- Problem statement
Beginning at the line that contains "tionen sorgen für ein", transcribe the remaining lines of the listing exactly; include the final line and omit everything before.

- Listed entries
== Segment start ==

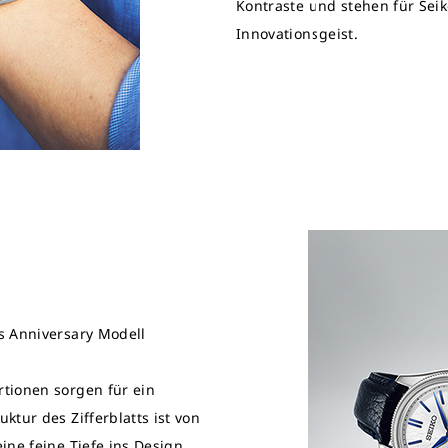
Kontraste und stehen für Sei
Innovationsgeist.
s Anniversary Modell
tionen sorgen für ein
ktur des Zifferblatts ist von
ine feine Tiefe ins Design.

== Segment end ==

- Exercise response
tionen sorgen für ein
ktur des Zifferblatts ist von
ine feine Tiefe ins Design.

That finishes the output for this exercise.